Saved entries
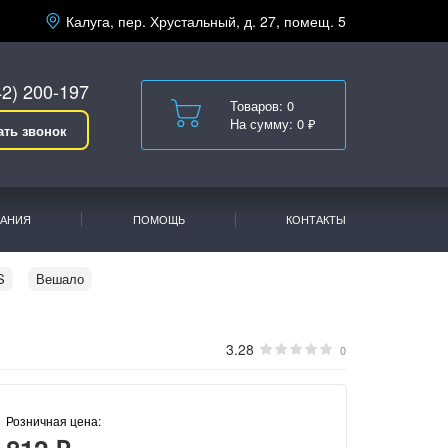
Калуга, пер. Хрустальный, д. 27, помещ. 5
42) 200-197
Товаров: 0
На сумму: 0 ₽
ать звонок
АНИЯ
ПОМОЩЬ
КОНТАКТЫ
S
Вешало
3.28
0
Розничная цена:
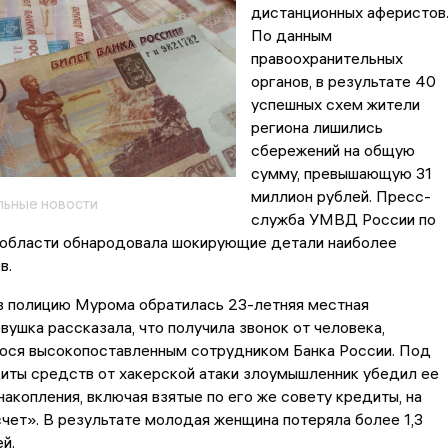
дистанционных аферистов
По данным
правоохранительных
органов, в результате 40
успешных схем жители
региона лишились
сбережений на общую
сумму, превышающую 31
миллион рублей. Пресс-
ьные новости
служба УМВД России по
области обнародовала шокирующие детали наиболее
в.
 в полицию Мурома обратилась 23-летняя местная
вушка рассказала, что получила звонок от человека,
ося высокопоставленным сотрудником Банка России. Под
иты средств от хакерской атаки злоумышленник убедил ее
накопления, включая взятые по его же совету кредиты, на
ет». В результате молодая женщина потеряла более 1,3
й.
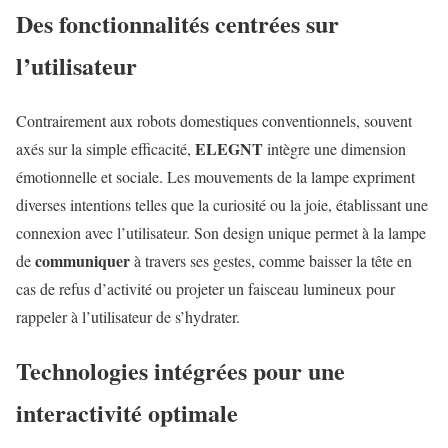
Des fonctionnalités centrées sur
l’utilisateur
Contrairement aux robots domestiques conventionnels, souvent
ELEGNT
axés sur la simple efficacité,
intègre une dimension
émotionnelle et sociale. Les mouvements de la lampe expriment
diverses intentions telles que la curiosité ou la joie, établissant une
connexion avec l’utilisateur. Son design unique permet à la lampe
communiquer
de
à travers ses gestes, comme baisser la tête en
cas de refus d’activité ou projeter un faisceau lumineux pour
rappeler à l’utilisateur de s’hydrater.
Technologies intégrées pour une
interactivité optimale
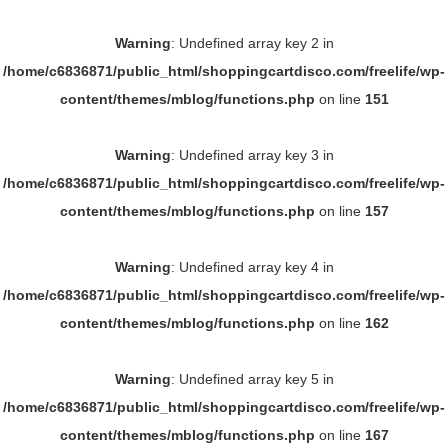
Warning
: Undefined array key 2 in
/home/c6836871/public_html/shoppingcartdisco.com/freelife/wp-
content/themes/mblog/functions.php
on line
151
Warning
: Undefined array key 3 in
/home/c6836871/public_html/shoppingcartdisco.com/freelife/wp-
content/themes/mblog/functions.php
on line
157
Warning
: Undefined array key 4 in
/home/c6836871/public_html/shoppingcartdisco.com/freelife/wp-
content/themes/mblog/functions.php
on line
162
Warning
: Undefined array key 5 in
/home/c6836871/public_html/shoppingcartdisco.com/freelife/wp-
content/themes/mblog/functions.php
on line
167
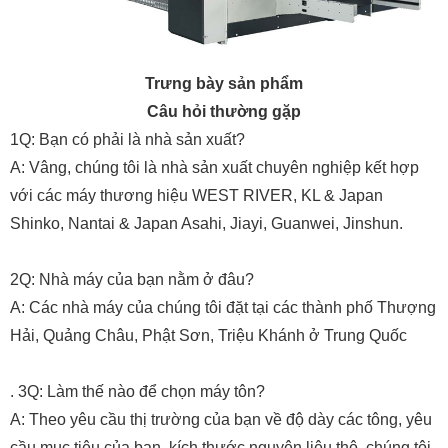
Trưng bày sản phẩm
Câu hỏi thường gặp
1Q: Bạn có phải là nhà sản xuất?
A: Vâng, chúng tôi là nhà sản xuất chuyên nghiệp kết hợp
với các máy thương hiệu WEST RIVER, KL & Japan
Shinko, Nantai & Japan Asahi, Jiayi, Guanwei, Jinshun.
2Q: Nhà máy của bạn nằm ở đâu?
A: Các nhà máy của chúng tôi đặt tại các thành phố Thượng
Hải, Quảng Châu, Phật Sơn, Triệu Khánh ở Trung Quốc
. 3Q: Làm thế nào để chọn máy tôn?
A: Theo yêu cầu thị trường của bạn về độ dày các tông, yêu
cầu mục tiêu của bạn, kích thước nguyên liệu thô, chúng tôi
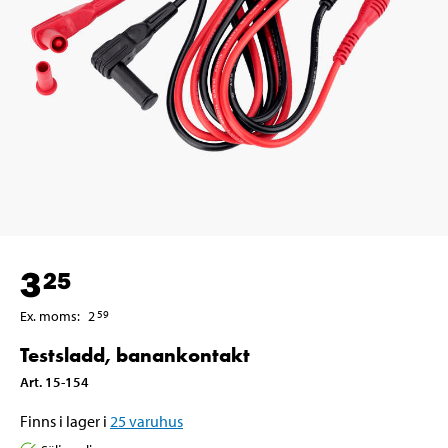
3
25
Ex. moms
:
2
59
Testsladd, banankontakt
Art
.
15-154
Finns i lager i
25
varuhus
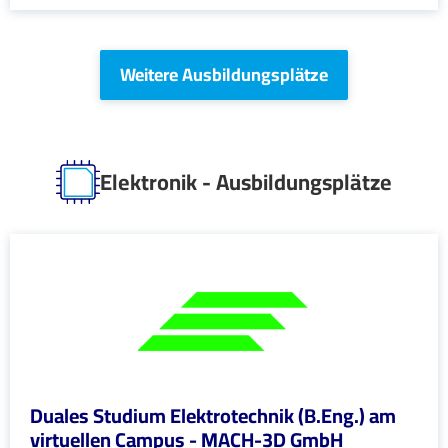
Weitere Ausbildungsplätze
Elektronik - Ausbildungsplätze
Duales Studium Elektrotechnik (B.Eng.) am
virtuellen Campus - MACH-3D GmbH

* _PROBLEM TO WORK ON_: Output nothing but the lines from the one that contains "Elektronik - Ausbildungsplätze" through the final line of the entries above, exactly as they appear.

* _EXPECTED ANSWER_:
Elektronik - Ausbildungsplätze
Duales Studium Elektrotechnik (B.Eng.) am
virtuellen Campus - MACH-3D GmbH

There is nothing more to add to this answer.